#### [What to do]
Pictures aside, write every record out again word for word.
Segment Start: Data provided
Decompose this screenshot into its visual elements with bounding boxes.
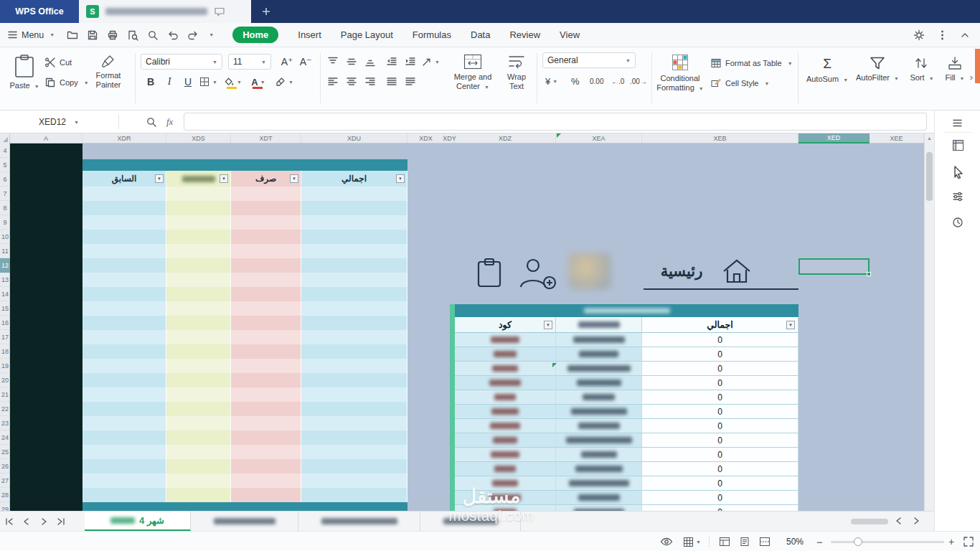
formula-search-icon[interactable] xyxy=(146,116,157,128)
left-table-cell[interactable] xyxy=(231,387,301,402)
left-table-cell[interactable] xyxy=(166,474,231,488)
left-table-cell[interactable] xyxy=(83,273,166,287)
new-tab-button[interactable] xyxy=(261,6,271,17)
normal-view-button[interactable] xyxy=(719,532,730,551)
left-table-cell[interactable] xyxy=(301,359,407,373)
total-cell[interactable]: 0 xyxy=(642,333,798,347)
filter-button[interactable]: ▼ xyxy=(396,174,405,183)
print-icon[interactable] xyxy=(106,29,118,41)
left-table-cell[interactable] xyxy=(166,430,231,445)
row-header-11[interactable]: 11 xyxy=(0,244,10,258)
left-table-cell[interactable] xyxy=(231,316,301,330)
total-cell[interactable]: 0 xyxy=(642,419,798,433)
name-cell[interactable] xyxy=(556,333,642,347)
name-cell[interactable] xyxy=(556,390,642,405)
align-bottom-button[interactable] xyxy=(362,53,379,70)
filter-button[interactable]: ▼ xyxy=(786,321,795,329)
decrease-font-button[interactable]: A⁻ xyxy=(297,53,314,70)
left-table-cell[interactable] xyxy=(301,258,407,273)
vertical-scroll-thumb[interactable] xyxy=(926,152,933,201)
column-header-XDR[interactable]: XDR xyxy=(83,133,166,143)
name-cell[interactable] xyxy=(556,433,642,448)
selection-cursor-icon[interactable] xyxy=(952,165,965,179)
row-header-28[interactable]: 28 xyxy=(0,488,10,502)
left-table-cell[interactable] xyxy=(83,287,166,301)
left-table-cell[interactable] xyxy=(231,230,301,244)
row-header-27[interactable]: 27 xyxy=(0,474,10,488)
previous-sheet-icon[interactable] xyxy=(22,517,32,526)
left-table-cell[interactable] xyxy=(166,244,231,258)
row-header-19[interactable]: 19 xyxy=(0,359,10,373)
ribbon-tab-review[interactable]: Review xyxy=(509,29,540,40)
left-table-cell[interactable] xyxy=(166,330,231,344)
underline-button[interactable]: U xyxy=(179,73,197,90)
left-table-cell[interactable] xyxy=(301,273,407,287)
code-cell[interactable] xyxy=(455,433,556,448)
name-cell[interactable] xyxy=(556,462,642,476)
row-header-12[interactable]: 12 xyxy=(0,258,10,273)
left-table-cell[interactable] xyxy=(301,187,407,201)
name-cell[interactable] xyxy=(556,405,642,419)
left-table-cell[interactable] xyxy=(83,301,166,316)
scroll-right-icon[interactable] xyxy=(911,517,921,525)
format-painter-button[interactable]: Format Painter xyxy=(86,54,131,90)
code-cell[interactable] xyxy=(455,347,556,362)
column-header-XDZ[interactable]: XDZ xyxy=(455,133,556,143)
left-table-cell[interactable] xyxy=(166,316,231,330)
italic-button[interactable]: I xyxy=(161,73,178,90)
code-cell[interactable] xyxy=(455,448,556,462)
next-sheet-icon[interactable] xyxy=(39,517,49,526)
font-color-button[interactable]: A▼ xyxy=(250,73,267,90)
left-table-cell[interactable] xyxy=(231,416,301,430)
ribbon-tab-data[interactable]: Data xyxy=(471,29,490,40)
left-table-cell[interactable] xyxy=(83,258,166,273)
font-size-select[interactable]: 11▼ xyxy=(228,54,271,70)
left-table-cell[interactable] xyxy=(166,215,231,230)
name-cell[interactable] xyxy=(556,476,642,491)
align-center-button[interactable] xyxy=(343,73,360,90)
code-cell[interactable] xyxy=(455,362,556,376)
fx-button[interactable]: fx xyxy=(166,116,173,128)
left-table-column-header[interactable]: صرف▼ xyxy=(231,171,301,187)
left-table-cell[interactable] xyxy=(301,459,407,474)
name-cell[interactable] xyxy=(556,362,642,376)
text-orientation-button[interactable]: ▼ xyxy=(422,53,439,70)
name-cell[interactable] xyxy=(556,505,642,511)
sidebar-menu-icon[interactable] xyxy=(952,118,963,128)
column-header-XED[interactable]: XED xyxy=(798,133,870,143)
formula-input[interactable] xyxy=(184,113,927,131)
filter-button[interactable]: ▼ xyxy=(220,174,228,183)
left-table-cell[interactable] xyxy=(166,402,231,416)
sheet-tab-active[interactable]: شهر 4 xyxy=(85,512,191,531)
undo-icon[interactable] xyxy=(166,29,179,41)
left-table-cell[interactable] xyxy=(166,273,231,287)
increase-indent-button[interactable] xyxy=(402,53,419,70)
borders-button[interactable]: ▼ xyxy=(199,73,217,90)
name-cell[interactable] xyxy=(556,491,642,505)
code-cell[interactable] xyxy=(455,419,556,433)
row-header-25[interactable]: 25 xyxy=(0,445,10,459)
left-table-cell[interactable] xyxy=(231,244,301,258)
total-cell[interactable]: 0 xyxy=(642,376,798,390)
total-cell[interactable]: 0 xyxy=(642,462,798,476)
left-table-cell[interactable] xyxy=(83,359,166,373)
left-table-cell[interactable] xyxy=(301,201,407,215)
visibility-toggle[interactable] xyxy=(660,532,673,551)
paste-button[interactable]: Paste ▼ xyxy=(7,54,42,91)
left-table-cell[interactable] xyxy=(83,344,166,359)
left-table-cell[interactable] xyxy=(231,330,301,344)
autosum-button[interactable]: Σ AutoSum ▼ xyxy=(806,56,848,85)
row-header-6[interactable]: 6 xyxy=(0,172,10,187)
filter-button[interactable]: ▼ xyxy=(544,321,552,329)
left-table-cell[interactable] xyxy=(301,344,407,359)
find-icon[interactable] xyxy=(146,29,159,41)
row-header-4[interactable]: 4 xyxy=(0,143,10,158)
column-header-XDY[interactable]: XDY xyxy=(445,133,455,143)
left-table-cell[interactable] xyxy=(83,373,166,387)
home-shape-icon[interactable] xyxy=(720,257,753,286)
name-cell[interactable] xyxy=(556,419,642,433)
zoom-out-button[interactable]: − xyxy=(816,532,823,551)
row-header-13[interactable]: 13 xyxy=(0,273,10,287)
ribbon-tab-page-layout[interactable]: Page Layout xyxy=(341,29,393,40)
row-header-24[interactable]: 24 xyxy=(0,430,10,445)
Segment End: Data provided
#### [Response to this task]
Decompose this screenshot into its visual elements with bounding boxes.
formula-search-icon[interactable] xyxy=(146,116,157,128)
left-table-cell[interactable] xyxy=(231,387,301,402)
left-table-cell[interactable] xyxy=(166,474,231,488)
left-table-cell[interactable] xyxy=(83,273,166,287)
new-tab-button[interactable] xyxy=(261,6,271,17)
normal-view-button[interactable] xyxy=(719,532,730,551)
left-table-cell[interactable] xyxy=(301,359,407,373)
total-cell[interactable]: 0 xyxy=(642,333,798,347)
filter-button[interactable]: ▼ xyxy=(396,174,405,183)
print-icon[interactable] xyxy=(106,29,118,41)
left-table-cell[interactable] xyxy=(166,430,231,445)
row-header-11[interactable]: 11 xyxy=(0,244,10,258)
left-table-cell[interactable] xyxy=(231,316,301,330)
total-cell[interactable]: 0 xyxy=(642,419,798,433)
name-cell[interactable] xyxy=(556,333,642,347)
name-cell[interactable] xyxy=(556,390,642,405)
align-bottom-button[interactable] xyxy=(362,53,379,70)
filter-button[interactable]: ▼ xyxy=(786,321,795,329)
decrease-font-button[interactable]: A⁻ xyxy=(297,53,314,70)
left-table-cell[interactable] xyxy=(301,258,407,273)
vertical-scroll-thumb[interactable] xyxy=(926,152,933,201)
column-header-XDR[interactable]: XDR xyxy=(83,133,166,143)
name-cell[interactable] xyxy=(556,433,642,448)
selection-cursor-icon[interactable] xyxy=(952,165,965,179)
row-header-28[interactable]: 28 xyxy=(0,488,10,502)
left-table-cell[interactable] xyxy=(83,287,166,301)
left-table-cell[interactable] xyxy=(231,230,301,244)
row-header-27[interactable]: 27 xyxy=(0,474,10,488)
previous-sheet-icon[interactable] xyxy=(22,517,32,526)
left-table-cell[interactable] xyxy=(166,244,231,258)
row-header-19[interactable]: 19 xyxy=(0,359,10,373)
ribbon-tab-review[interactable]: Review xyxy=(509,29,540,40)
left-table-cell[interactable] xyxy=(166,330,231,344)
underline-button[interactable]: U xyxy=(179,73,197,90)
left-table-cell[interactable] xyxy=(301,273,407,287)
code-cell[interactable] xyxy=(455,433,556,448)
name-cell[interactable] xyxy=(556,462,642,476)
row-header-12[interactable]: 12 xyxy=(0,258,10,273)
left-table-cell[interactable] xyxy=(301,187,407,201)
name-cell[interactable] xyxy=(556,405,642,419)
left-table-cell[interactable] xyxy=(83,301,166,316)
scroll-right-icon[interactable] xyxy=(911,517,921,525)
format-painter-button[interactable]: Format Painter xyxy=(86,54,131,90)
code-cell[interactable] xyxy=(455,347,556,362)
column-header-XDZ[interactable]: XDZ xyxy=(455,133,556,143)
left-table-cell[interactable] xyxy=(166,316,231,330)
italic-button[interactable]: I xyxy=(161,73,178,90)
code-cell[interactable] xyxy=(455,448,556,462)
next-sheet-icon[interactable] xyxy=(39,517,49,526)
font-color-button[interactable]: A▼ xyxy=(250,73,267,90)
left-table-cell[interactable] xyxy=(231,416,301,430)
ribbon-tab-data[interactable]: Data xyxy=(471,29,490,40)
left-table-cell[interactable] xyxy=(83,258,166,273)
font-size-select[interactable]: 11▼ xyxy=(228,54,271,70)
left-table-cell[interactable] xyxy=(166,215,231,230)
name-cell[interactable] xyxy=(556,476,642,491)
align-center-button[interactable] xyxy=(343,73,360,90)
code-cell[interactable] xyxy=(455,362,556,376)
fx-button[interactable]: fx xyxy=(166,116,173,128)
left-table-column-header[interactable]: صرف▼ xyxy=(231,171,301,187)
left-table-cell[interactable] xyxy=(301,459,407,474)
name-cell[interactable] xyxy=(556,362,642,376)
text-orientation-button[interactable]: ▼ xyxy=(422,53,439,70)
name-cell[interactable] xyxy=(556,505,642,511)
sidebar-menu-icon[interactable] xyxy=(952,118,963,128)
column-header-XED[interactable]: XED xyxy=(798,133,870,143)
formula-input[interactable] xyxy=(184,113,927,131)
filter-button[interactable]: ▼ xyxy=(220,174,228,183)
left-table-cell[interactable] xyxy=(166,402,231,416)
sheet-tab-active[interactable]: شهر 4 xyxy=(85,512,191,531)
undo-icon[interactable] xyxy=(166,29,179,41)
left-table-cell[interactable] xyxy=(166,273,231,287)
increase-indent-button[interactable] xyxy=(402,53,419,70)
borders-button[interactable]: ▼ xyxy=(199,73,217,90)
name-cell[interactable] xyxy=(556,491,642,505)
code-cell[interactable] xyxy=(455,419,556,433)
row-header-25[interactable]: 25 xyxy=(0,445,10,459)
left-table-cell[interactable] xyxy=(231,244,301,258)
total-cell[interactable]: 0 xyxy=(642,376,798,390)
total-cell[interactable]: 0 xyxy=(642,462,798,476)
left-table-cell[interactable] xyxy=(83,359,166,373)
left-table-cell[interactable] xyxy=(301,201,407,215)
visibility-toggle[interactable] xyxy=(660,532,673,551)
paste-button[interactable]: Paste ▼ xyxy=(7,54,42,91)
left-table-cell[interactable] xyxy=(83,344,166,359)
left-table-cell[interactable] xyxy=(231,330,301,344)
autosum-button[interactable]: Σ AutoSum ▼ xyxy=(806,56,848,85)
row-header-6[interactable]: 6 xyxy=(0,172,10,187)
filter-button[interactable]: ▼ xyxy=(544,321,552,329)
left-table-cell[interactable] xyxy=(301,344,407,359)
find-icon[interactable] xyxy=(146,29,159,41)
row-header-4[interactable]: 4 xyxy=(0,143,10,158)
column-header-XDY[interactable]: XDY xyxy=(445,133,455,143)
left-table-cell[interactable] xyxy=(83,373,166,387)
home-shape-icon[interactable] xyxy=(720,257,753,286)
name-cell[interactable] xyxy=(556,419,642,433)
zoom-out-button[interactable]: − xyxy=(816,532,823,551)
row-header-13[interactable]: 13 xyxy=(0,273,10,287)
ribbon-tab-page-layout[interactable]: Page Layout xyxy=(341,29,393,40)
row-header-24[interactable]: 24 xyxy=(0,430,10,445)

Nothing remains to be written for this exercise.